Description of the task: Count every line in the data below that includes "Learned", and give only the result.

# # # # # # #

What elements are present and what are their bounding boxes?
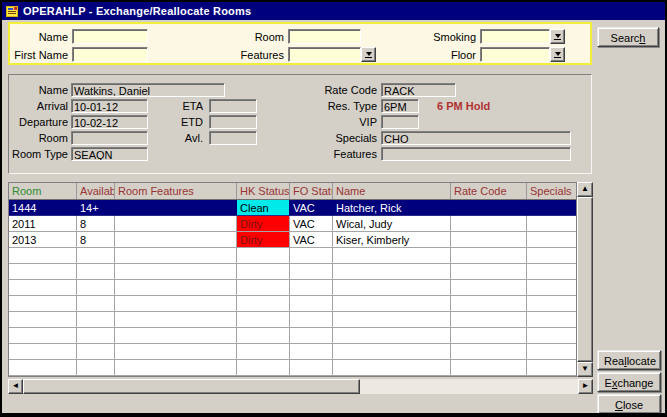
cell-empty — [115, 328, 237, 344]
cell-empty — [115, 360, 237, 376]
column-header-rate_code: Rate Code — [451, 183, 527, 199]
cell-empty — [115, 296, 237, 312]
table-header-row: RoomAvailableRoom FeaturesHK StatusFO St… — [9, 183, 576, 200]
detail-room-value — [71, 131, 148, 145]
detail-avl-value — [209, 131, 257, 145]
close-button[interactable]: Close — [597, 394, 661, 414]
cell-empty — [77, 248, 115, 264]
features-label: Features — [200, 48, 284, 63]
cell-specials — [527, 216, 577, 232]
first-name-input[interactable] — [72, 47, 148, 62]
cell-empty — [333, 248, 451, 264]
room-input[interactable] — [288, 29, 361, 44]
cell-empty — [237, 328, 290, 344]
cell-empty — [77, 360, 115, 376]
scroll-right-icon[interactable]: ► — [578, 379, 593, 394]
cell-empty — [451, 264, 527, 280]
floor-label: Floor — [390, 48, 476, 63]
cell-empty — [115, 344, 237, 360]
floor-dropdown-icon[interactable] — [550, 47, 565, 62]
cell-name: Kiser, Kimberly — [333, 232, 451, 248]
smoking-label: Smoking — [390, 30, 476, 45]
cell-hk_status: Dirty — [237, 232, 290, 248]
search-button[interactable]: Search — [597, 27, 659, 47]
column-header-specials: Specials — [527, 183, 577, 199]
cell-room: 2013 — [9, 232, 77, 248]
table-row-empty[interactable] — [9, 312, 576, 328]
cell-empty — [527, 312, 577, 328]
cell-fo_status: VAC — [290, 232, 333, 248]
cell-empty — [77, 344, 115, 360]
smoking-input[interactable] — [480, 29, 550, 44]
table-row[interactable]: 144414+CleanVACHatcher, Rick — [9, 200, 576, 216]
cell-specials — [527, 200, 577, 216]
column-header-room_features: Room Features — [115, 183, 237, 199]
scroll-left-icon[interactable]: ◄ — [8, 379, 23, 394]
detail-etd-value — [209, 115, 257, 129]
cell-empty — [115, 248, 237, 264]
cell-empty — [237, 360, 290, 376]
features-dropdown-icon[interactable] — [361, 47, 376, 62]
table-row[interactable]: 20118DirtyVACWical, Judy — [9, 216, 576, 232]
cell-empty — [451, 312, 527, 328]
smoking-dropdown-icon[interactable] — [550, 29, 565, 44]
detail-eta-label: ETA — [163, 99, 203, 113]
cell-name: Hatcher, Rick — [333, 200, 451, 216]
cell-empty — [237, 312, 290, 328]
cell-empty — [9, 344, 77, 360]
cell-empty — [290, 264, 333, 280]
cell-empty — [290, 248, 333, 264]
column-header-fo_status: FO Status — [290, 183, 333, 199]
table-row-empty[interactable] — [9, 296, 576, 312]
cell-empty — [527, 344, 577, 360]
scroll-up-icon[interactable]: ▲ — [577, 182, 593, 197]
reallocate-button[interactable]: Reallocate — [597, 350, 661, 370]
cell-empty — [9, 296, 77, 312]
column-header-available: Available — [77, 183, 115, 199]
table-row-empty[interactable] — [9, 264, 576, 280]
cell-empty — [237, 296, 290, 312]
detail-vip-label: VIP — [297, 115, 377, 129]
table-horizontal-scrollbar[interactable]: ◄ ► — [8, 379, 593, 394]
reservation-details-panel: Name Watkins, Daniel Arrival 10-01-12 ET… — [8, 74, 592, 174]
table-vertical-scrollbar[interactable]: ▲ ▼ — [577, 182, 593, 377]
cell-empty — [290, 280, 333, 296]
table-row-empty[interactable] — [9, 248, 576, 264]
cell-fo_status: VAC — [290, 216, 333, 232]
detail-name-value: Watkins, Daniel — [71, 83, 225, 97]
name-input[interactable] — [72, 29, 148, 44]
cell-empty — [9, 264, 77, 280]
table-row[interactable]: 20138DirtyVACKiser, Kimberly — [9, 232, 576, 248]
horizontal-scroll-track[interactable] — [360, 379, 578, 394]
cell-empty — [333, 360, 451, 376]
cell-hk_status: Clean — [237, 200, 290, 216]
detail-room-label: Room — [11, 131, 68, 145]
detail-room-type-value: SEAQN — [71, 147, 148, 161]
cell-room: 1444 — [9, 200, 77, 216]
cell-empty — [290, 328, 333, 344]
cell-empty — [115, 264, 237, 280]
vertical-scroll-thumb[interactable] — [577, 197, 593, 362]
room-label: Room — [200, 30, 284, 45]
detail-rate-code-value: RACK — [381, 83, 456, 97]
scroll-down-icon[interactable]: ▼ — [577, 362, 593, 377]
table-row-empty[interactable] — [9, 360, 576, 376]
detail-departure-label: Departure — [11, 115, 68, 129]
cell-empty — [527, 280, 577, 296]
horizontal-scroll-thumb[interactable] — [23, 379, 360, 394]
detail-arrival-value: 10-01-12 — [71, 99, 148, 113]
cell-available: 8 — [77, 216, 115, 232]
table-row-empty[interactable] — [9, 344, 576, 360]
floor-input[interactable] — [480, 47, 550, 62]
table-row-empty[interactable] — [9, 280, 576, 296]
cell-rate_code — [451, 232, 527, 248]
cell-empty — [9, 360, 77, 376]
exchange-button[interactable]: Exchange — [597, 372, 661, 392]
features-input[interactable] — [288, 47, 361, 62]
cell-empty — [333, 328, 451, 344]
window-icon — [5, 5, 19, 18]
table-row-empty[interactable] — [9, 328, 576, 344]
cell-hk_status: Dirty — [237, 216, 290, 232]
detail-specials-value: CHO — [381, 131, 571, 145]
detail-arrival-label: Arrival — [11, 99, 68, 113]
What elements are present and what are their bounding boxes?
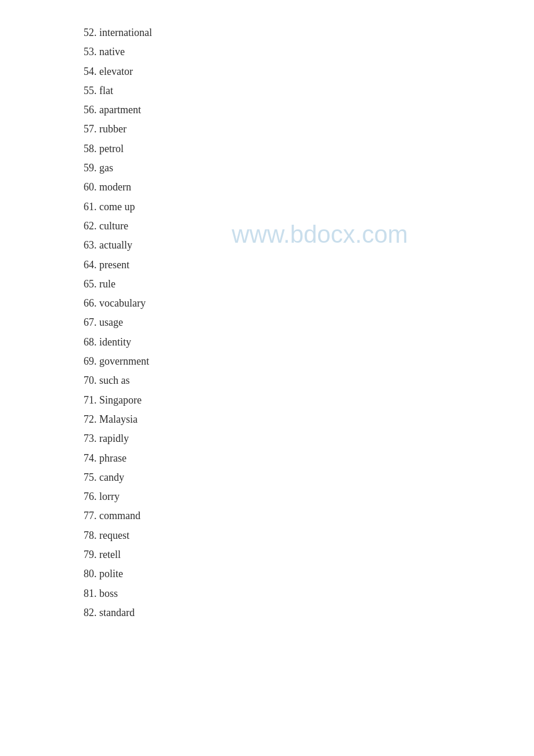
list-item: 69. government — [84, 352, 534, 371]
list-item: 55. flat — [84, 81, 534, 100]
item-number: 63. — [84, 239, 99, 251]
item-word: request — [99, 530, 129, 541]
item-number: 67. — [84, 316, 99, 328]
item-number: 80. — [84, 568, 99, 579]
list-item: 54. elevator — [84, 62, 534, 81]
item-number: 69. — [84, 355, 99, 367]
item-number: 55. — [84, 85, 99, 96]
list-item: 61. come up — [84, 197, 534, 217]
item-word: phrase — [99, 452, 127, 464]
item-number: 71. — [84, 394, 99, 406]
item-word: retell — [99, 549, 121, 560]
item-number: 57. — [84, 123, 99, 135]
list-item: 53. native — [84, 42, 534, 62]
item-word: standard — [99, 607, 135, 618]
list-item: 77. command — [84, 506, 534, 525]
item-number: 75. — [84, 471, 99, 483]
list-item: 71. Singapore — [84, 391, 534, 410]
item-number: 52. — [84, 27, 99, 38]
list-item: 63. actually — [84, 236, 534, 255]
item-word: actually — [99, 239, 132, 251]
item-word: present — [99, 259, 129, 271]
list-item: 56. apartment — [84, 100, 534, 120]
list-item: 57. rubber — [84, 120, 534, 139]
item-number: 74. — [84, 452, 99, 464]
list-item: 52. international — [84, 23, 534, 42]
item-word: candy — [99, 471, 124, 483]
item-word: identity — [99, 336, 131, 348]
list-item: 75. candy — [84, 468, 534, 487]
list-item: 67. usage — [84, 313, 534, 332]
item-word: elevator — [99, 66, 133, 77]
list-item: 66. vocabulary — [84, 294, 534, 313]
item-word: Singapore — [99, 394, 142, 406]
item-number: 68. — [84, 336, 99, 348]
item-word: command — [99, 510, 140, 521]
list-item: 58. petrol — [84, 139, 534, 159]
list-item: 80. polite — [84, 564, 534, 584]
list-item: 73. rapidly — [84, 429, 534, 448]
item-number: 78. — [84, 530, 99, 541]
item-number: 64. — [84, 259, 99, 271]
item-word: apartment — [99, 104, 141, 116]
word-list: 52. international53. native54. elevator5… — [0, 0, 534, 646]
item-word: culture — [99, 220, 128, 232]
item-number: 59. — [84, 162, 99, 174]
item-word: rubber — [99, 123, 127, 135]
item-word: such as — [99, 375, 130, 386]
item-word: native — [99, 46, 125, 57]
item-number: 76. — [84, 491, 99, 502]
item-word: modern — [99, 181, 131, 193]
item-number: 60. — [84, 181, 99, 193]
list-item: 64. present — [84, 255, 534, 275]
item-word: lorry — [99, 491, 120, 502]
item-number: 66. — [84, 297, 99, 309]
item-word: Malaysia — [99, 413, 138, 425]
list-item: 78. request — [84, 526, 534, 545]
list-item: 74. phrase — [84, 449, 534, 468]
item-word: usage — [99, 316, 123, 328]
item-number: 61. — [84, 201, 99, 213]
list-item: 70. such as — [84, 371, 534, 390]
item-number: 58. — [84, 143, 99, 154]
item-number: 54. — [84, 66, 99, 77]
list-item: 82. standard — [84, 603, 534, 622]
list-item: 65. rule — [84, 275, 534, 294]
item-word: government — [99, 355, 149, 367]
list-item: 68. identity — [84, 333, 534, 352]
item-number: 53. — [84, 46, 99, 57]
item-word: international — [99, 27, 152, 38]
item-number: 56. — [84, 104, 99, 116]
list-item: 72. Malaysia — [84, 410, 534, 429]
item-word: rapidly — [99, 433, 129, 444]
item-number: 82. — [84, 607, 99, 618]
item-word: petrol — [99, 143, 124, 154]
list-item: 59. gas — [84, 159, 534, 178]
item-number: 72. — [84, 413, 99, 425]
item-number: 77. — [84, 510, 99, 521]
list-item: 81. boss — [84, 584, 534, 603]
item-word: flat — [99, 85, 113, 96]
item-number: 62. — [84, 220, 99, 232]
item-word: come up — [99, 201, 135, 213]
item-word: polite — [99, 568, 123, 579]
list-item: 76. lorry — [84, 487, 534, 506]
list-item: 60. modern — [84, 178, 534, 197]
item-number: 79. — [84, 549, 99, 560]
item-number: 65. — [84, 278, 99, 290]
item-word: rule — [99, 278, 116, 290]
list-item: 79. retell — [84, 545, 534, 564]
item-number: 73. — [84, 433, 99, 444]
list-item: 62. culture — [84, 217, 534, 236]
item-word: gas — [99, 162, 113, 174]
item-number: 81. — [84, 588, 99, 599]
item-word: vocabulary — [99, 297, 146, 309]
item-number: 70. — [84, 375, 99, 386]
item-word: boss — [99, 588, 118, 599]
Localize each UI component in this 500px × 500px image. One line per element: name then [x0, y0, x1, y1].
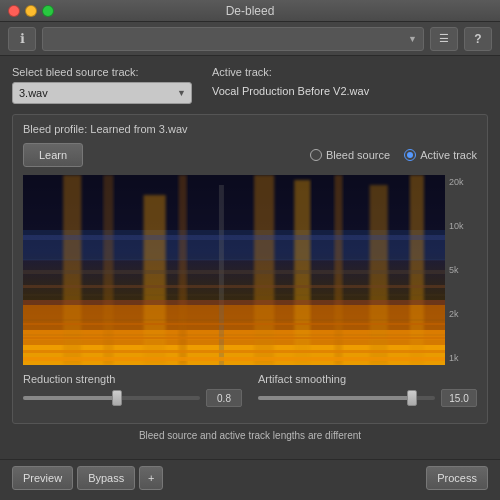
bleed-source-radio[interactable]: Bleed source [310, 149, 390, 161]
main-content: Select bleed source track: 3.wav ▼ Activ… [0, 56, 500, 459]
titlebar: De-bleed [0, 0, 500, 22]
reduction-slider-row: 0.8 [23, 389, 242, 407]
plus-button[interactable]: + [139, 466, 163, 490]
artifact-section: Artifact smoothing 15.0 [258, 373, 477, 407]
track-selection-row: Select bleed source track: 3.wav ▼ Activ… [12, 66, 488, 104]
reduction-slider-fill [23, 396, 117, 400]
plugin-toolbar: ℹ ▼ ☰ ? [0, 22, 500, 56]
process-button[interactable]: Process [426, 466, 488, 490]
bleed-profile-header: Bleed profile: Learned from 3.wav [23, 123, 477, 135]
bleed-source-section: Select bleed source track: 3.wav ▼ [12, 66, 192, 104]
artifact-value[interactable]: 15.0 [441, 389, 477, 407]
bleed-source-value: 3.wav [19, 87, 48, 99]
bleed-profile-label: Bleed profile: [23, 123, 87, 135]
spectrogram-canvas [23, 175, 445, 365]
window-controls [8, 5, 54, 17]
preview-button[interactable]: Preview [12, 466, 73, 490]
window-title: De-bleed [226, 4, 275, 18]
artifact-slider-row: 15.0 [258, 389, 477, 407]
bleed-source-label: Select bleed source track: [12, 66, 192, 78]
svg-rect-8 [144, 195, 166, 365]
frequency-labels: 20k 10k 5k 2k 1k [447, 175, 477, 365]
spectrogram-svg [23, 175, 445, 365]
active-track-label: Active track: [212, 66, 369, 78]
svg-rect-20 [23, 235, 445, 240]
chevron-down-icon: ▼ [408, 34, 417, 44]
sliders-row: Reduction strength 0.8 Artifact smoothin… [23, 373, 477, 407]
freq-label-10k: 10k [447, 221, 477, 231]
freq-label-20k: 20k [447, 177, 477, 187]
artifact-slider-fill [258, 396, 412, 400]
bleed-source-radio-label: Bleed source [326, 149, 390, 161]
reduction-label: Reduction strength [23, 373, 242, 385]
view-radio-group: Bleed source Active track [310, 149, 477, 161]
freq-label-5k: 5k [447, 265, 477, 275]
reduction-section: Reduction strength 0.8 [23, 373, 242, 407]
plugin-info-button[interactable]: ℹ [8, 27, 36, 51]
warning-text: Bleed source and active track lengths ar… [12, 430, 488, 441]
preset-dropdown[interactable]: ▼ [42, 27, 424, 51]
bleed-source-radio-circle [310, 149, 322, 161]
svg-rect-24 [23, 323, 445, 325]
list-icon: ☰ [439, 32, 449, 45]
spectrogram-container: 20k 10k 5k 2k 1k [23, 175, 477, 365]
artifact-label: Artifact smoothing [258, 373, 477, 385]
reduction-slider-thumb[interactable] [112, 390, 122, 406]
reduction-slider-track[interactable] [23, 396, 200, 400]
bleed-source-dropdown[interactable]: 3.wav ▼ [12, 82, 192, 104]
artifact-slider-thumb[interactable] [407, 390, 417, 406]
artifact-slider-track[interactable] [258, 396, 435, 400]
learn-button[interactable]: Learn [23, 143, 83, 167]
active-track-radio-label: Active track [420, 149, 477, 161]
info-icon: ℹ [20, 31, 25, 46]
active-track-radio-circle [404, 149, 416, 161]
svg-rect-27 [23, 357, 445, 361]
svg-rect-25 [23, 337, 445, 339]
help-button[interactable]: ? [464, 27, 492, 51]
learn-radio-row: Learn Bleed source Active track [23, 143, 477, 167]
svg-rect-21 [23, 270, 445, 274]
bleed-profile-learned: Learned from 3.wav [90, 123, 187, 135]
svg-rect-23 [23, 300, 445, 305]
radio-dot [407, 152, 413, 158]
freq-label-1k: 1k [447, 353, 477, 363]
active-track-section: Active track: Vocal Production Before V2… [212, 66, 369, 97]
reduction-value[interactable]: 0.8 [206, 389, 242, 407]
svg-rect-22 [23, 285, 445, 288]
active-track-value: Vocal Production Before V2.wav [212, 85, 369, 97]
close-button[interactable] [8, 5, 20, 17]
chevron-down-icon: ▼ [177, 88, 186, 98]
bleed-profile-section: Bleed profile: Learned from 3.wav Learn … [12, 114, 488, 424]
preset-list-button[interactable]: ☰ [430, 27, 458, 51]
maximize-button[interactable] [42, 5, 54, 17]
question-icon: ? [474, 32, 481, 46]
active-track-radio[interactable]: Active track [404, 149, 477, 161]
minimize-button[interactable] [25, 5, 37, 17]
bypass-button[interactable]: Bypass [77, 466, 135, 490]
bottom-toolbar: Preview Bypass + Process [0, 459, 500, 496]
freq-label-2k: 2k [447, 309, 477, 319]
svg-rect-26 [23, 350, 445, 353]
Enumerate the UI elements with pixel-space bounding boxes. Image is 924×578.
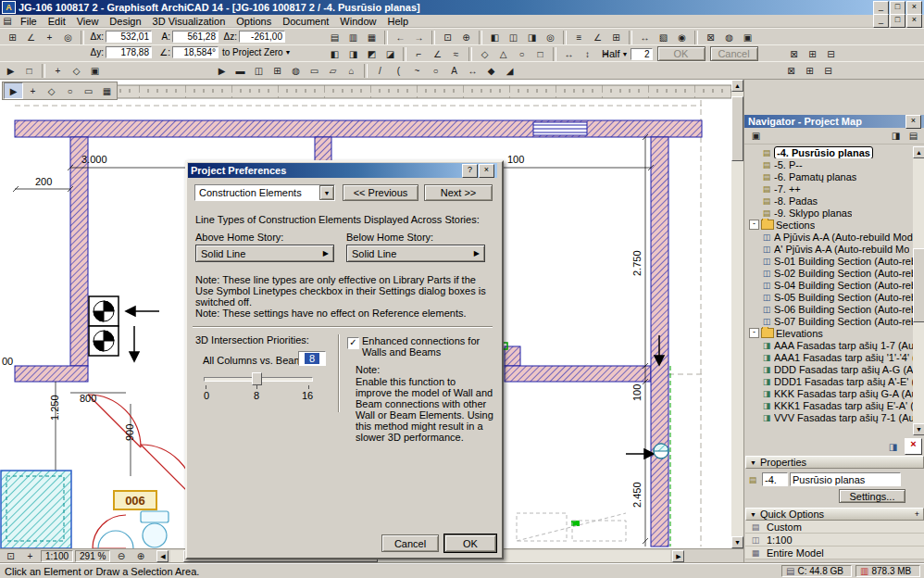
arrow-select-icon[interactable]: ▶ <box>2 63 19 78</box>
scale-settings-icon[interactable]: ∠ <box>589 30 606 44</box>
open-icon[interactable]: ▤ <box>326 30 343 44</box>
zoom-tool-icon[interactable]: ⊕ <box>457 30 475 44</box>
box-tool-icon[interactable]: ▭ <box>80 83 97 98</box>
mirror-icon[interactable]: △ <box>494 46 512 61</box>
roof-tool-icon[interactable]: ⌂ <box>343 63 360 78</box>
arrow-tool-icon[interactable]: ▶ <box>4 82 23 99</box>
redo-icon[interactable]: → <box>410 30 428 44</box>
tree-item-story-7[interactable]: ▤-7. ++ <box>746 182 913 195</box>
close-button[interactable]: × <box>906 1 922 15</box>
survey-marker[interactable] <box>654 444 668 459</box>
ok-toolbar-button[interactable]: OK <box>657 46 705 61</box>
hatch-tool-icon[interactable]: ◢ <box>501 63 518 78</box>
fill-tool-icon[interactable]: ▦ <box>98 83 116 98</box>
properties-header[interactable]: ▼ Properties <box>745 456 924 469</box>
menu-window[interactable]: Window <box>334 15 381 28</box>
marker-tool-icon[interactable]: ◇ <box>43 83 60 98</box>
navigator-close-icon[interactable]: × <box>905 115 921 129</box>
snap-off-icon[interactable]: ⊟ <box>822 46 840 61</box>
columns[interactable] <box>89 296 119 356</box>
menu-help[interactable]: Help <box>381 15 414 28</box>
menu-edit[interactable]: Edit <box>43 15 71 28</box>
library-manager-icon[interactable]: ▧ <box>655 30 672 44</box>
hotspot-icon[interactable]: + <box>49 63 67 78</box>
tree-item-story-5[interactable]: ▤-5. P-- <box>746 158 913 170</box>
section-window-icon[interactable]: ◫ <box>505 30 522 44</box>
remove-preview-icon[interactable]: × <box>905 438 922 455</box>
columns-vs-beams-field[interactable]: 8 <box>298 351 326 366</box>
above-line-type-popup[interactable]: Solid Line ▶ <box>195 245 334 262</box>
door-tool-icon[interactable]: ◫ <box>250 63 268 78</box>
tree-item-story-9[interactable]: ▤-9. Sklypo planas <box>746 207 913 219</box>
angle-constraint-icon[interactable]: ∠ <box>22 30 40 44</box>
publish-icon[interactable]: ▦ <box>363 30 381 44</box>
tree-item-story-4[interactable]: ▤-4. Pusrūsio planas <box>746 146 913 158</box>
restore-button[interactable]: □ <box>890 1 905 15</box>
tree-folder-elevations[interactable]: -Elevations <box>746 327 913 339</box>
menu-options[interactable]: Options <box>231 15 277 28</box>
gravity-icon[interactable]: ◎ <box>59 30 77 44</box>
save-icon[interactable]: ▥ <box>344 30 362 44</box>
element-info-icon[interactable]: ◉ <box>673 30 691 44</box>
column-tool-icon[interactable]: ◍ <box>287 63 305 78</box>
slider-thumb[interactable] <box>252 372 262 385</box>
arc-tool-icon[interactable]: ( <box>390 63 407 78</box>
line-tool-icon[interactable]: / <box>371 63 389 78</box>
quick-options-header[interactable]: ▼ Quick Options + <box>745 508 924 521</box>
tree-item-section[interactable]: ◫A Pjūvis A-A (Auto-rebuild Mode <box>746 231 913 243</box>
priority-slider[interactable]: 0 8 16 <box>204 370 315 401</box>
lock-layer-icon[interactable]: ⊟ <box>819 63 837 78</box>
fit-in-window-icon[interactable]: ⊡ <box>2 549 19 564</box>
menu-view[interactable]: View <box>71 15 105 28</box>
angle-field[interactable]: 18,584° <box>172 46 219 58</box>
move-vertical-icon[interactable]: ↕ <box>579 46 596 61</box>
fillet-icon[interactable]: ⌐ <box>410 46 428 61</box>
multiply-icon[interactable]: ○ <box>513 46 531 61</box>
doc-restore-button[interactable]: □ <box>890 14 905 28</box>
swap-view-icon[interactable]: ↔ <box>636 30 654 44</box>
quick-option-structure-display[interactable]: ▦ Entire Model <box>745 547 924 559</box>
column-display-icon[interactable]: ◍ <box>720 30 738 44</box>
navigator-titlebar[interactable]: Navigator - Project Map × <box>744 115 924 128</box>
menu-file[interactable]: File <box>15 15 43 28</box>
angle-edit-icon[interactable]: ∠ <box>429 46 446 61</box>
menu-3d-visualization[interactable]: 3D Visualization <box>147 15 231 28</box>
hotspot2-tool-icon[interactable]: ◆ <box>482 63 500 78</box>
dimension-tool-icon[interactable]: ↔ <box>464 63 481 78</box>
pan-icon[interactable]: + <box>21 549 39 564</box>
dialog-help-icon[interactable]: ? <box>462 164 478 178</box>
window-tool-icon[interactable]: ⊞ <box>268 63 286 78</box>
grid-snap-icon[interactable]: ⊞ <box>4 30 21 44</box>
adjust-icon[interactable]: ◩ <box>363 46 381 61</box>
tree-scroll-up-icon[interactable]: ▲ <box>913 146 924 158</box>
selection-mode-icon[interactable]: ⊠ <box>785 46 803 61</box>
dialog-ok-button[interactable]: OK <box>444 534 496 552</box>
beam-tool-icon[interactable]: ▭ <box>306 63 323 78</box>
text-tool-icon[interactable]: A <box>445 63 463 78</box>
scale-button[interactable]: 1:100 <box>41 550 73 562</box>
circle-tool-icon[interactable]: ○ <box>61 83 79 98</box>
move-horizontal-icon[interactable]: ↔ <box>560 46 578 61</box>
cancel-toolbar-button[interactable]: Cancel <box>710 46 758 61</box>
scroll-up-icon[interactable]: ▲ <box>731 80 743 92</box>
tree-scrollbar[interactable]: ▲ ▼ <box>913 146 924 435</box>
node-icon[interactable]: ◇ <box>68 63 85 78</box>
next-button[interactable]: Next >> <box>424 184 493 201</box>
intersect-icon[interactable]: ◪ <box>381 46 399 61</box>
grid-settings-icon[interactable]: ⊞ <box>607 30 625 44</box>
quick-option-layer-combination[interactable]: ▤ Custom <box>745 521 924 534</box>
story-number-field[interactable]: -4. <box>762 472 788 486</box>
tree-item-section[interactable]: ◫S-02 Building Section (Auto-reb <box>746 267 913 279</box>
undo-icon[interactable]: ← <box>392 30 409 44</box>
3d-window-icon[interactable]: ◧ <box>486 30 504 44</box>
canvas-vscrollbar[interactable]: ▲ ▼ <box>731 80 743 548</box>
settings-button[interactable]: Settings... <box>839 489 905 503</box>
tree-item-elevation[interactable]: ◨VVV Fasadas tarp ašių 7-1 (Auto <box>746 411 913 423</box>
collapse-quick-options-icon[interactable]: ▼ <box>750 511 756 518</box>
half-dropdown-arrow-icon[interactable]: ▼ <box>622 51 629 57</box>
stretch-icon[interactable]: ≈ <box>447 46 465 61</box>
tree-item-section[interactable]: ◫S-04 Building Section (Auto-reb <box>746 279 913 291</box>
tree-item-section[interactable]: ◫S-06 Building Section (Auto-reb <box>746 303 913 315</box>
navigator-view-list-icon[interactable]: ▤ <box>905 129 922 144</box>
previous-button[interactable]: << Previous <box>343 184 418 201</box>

# # # # # # #

Worked solution: 3